▶ [Data supplied]
· · · ·

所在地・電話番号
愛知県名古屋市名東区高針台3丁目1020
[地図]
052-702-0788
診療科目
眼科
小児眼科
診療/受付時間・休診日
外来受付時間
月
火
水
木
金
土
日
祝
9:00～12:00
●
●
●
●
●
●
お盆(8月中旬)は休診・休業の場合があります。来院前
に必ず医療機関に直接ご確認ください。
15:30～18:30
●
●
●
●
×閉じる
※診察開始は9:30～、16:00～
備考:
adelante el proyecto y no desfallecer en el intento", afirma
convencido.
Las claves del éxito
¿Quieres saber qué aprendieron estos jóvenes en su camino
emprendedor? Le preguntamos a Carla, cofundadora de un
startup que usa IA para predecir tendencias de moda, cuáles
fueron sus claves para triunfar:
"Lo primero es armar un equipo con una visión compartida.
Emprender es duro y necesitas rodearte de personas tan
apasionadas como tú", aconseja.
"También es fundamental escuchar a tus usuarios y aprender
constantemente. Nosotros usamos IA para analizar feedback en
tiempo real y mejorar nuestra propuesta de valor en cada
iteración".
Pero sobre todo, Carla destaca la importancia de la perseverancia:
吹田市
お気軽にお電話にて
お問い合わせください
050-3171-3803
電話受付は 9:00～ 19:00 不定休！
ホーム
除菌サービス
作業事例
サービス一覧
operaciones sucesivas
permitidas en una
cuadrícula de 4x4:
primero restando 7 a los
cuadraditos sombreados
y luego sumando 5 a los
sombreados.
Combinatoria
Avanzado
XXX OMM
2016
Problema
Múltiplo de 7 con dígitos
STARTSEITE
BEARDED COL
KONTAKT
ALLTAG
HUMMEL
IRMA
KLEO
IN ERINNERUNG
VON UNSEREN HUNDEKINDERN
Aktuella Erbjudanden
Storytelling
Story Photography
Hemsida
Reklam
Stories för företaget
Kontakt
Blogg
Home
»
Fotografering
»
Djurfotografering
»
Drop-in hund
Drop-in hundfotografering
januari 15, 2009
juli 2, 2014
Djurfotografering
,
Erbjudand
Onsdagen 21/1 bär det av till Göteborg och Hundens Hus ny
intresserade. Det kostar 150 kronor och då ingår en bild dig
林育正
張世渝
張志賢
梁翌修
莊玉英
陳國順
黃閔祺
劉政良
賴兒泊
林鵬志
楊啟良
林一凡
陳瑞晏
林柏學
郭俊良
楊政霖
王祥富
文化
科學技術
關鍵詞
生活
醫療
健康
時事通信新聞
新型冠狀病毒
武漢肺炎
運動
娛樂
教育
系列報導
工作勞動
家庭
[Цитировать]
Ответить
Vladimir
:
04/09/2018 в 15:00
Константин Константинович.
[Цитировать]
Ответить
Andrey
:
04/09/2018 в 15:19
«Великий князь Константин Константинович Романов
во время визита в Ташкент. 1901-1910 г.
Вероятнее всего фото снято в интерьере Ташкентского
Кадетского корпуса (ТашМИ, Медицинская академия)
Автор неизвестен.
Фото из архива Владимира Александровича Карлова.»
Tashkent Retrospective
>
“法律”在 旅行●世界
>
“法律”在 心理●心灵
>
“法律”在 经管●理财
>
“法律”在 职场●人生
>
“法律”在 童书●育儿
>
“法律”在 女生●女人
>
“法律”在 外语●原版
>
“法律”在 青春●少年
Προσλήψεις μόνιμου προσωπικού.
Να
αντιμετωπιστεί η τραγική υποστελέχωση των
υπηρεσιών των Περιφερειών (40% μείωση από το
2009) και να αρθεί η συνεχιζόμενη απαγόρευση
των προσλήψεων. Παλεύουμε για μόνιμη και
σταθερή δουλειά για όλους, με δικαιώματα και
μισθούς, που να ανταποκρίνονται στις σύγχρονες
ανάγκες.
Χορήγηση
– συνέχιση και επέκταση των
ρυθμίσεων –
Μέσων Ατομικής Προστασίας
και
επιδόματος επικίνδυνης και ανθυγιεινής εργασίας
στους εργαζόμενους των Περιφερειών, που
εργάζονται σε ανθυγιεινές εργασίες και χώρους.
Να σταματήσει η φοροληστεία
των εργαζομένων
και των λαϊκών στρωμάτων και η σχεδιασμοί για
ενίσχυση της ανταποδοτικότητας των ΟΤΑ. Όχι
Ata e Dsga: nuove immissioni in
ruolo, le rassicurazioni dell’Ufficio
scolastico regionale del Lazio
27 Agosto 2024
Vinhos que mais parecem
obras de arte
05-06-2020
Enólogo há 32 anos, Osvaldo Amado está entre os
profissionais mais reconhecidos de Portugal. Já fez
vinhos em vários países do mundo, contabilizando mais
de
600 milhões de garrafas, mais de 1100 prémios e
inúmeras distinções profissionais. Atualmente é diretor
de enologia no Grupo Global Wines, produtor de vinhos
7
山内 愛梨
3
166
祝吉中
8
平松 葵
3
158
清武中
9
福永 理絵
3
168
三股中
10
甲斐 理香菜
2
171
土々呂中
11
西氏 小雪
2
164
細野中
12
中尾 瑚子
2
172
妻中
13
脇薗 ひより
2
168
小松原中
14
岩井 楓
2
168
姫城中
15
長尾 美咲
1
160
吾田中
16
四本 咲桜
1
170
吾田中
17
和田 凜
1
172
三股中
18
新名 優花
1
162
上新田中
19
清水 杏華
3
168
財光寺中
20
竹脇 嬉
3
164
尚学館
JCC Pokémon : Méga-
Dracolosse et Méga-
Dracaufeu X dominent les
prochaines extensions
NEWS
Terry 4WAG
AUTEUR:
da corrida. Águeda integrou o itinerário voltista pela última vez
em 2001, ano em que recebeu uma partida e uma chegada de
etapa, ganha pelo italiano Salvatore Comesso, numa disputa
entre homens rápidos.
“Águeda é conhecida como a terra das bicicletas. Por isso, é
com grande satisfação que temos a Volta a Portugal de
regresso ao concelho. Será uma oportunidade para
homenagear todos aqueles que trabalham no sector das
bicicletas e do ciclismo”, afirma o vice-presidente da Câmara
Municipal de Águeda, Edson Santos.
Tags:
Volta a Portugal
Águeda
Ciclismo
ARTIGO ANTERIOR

· · · ·

▶ [Exercise directions]
Word for word, repeat the data from its first line through the line with "Emprender es duro", including both of those lines and no others.

▶ [Solution for this task]
所在地・電話番号
愛知県名古屋市名東区高針台3丁目1020
[地図]
052-702-0788
診療科目
眼科
小児眼科
診療/受付時間・休診日
外来受付時間
月
火
水
木
金
土
日
祝
9:00～12:00
●
●
●
●
●
●
お盆(8月中旬)は休診・休業の場合があります。来院前
に必ず医療機関に直接ご確認ください。
15:30～18:30
●
●
●
●
×閉じる
※診察開始は9:30～、16:00～
備考:
adelante el proyecto y no desfallecer en el intento", afirma
convencido.
Las claves del éxito
¿Quieres saber qué aprendieron estos jóvenes en su camino
emprendedor? Le preguntamos a Carla, cofundadora de un
startup que usa IA para predecir tendencias de moda, cuáles
fueron sus claves para triunfar:
"Lo primero es armar un equipo con una visión compartida.
Emprender es duro y necesitas rodearte de personas tan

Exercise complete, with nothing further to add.